▶ [EXERCISE MATERIALS]

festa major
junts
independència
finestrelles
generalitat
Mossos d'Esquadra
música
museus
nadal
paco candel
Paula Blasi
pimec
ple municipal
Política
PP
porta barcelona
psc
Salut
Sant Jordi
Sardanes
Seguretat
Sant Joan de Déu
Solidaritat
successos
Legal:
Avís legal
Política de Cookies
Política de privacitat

==

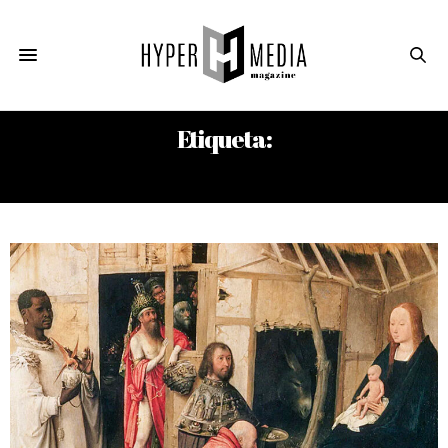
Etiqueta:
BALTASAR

--

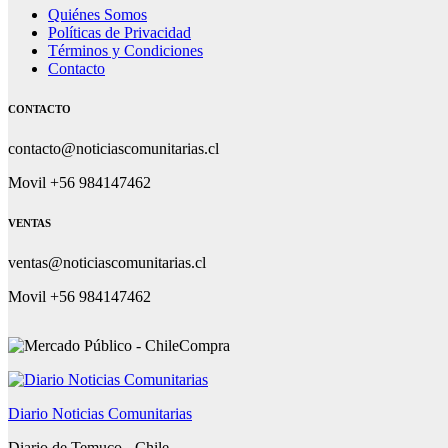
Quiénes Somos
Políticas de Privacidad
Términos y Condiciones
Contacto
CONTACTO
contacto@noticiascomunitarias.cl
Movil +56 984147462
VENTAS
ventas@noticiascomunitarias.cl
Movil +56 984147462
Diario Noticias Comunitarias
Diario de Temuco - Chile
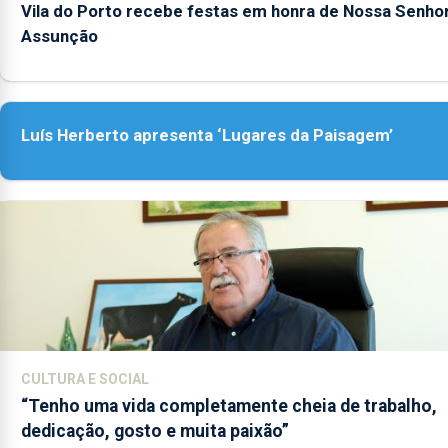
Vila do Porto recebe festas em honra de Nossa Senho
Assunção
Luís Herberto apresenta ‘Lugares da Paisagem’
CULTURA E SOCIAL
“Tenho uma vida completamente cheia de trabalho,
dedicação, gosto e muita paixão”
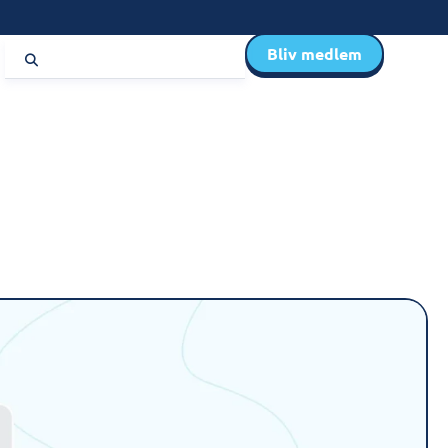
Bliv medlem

▶ [PROMPT]
The expected answer is an exact copy of the lines above, beginning at the line with "festa major" and ending at the line with "Política de privacitat", with both ends in.

▶ [WRITTEN RESPONSE]
festa major
junts
independència
finestrelles
generalitat
Mossos d'Esquadra
música
museus
nadal
paco candel
Paula Blasi
pimec
ple municipal
Política
PP
porta barcelona
psc
Salut
Sant Jordi
Sardanes
Seguretat
Sant Joan de Déu
Solidaritat
successos
Legal:
Avís legal
Política de Cookies
Política de privacitat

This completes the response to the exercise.